Provided material:
■ ■ ■ ■ ■

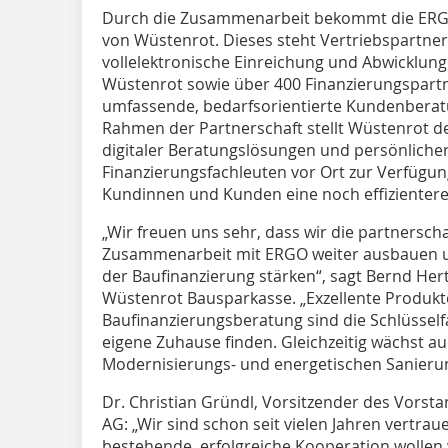
Durch die Zusammenarbeit bekommt die ERG
von Wüstenrot. Dieses steht Vertriebspartne
vollelektronische Einreichung und Abwicklun
Wüstenrot sowie über 400 Finanzierungspartn
umfassende, bedarfsorientierte Kundenberatu
Rahmen der Partnerschaft stellt Wüstenrot d
digitaler Beratungslösungen und persönliche
Finanzierungsfachleuten vor Ort zur Verfügung
Kundinnen und Kunden eine noch effizientere 
„Wir freuen uns sehr, dass wir die partnerscha
Zusammenarbeit mit ERGO weiter ausbauen un
der Baufinanzierung stärken“, sagt Bernd Her
Wüstenrot Bausparkasse. „Exzellente Produkte
Baufinanzierungsberatung sind die Schlüssel
eigene Zuhause finden. Gleichzeitig wächst a
Modernisierungs- und energetischen Sanieru
Dr. Christian Gründl, Vorsitzender des Vorst
AG: „Wir sind schon seit vielen Jahren vertra
bestehende, erfolgreiche Kooperation wollen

■ ■ ■ ■ ■

Activity: Every entry above is to be transcribed exactly, with all pictures left out.

Exercise output:
Durch die Zusammenarbeit bekommt die ERG
von Wüstenrot. Dieses steht Vertriebspartne
vollelektronische Einreichung und Abwicklun
Wüstenrot sowie über 400 Finanzierungspartn
umfassende, bedarfsorientierte Kundenberatu
Rahmen der Partnerschaft stellt Wüstenrot d
digitaler Beratungslösungen und persönliche
Finanzierungsfachleuten vor Ort zur Verfügung
Kundinnen und Kunden eine noch effizientere 
„Wir freuen uns sehr, dass wir die partnerscha
Zusammenarbeit mit ERGO weiter ausbauen un
der Baufinanzierung stärken“, sagt Bernd Her
Wüstenrot Bausparkasse. „Exzellente Produkte
Baufinanzierungsberatung sind die Schlüssel
eigene Zuhause finden. Gleichzeitig wächst a
Modernisierungs- und energetischen Sanieru
Dr. Christian Gründl, Vorsitzender des Vorst
AG: „Wir sind schon seit vielen Jahren vertra
bestehende, erfolgreiche Kooperation wollen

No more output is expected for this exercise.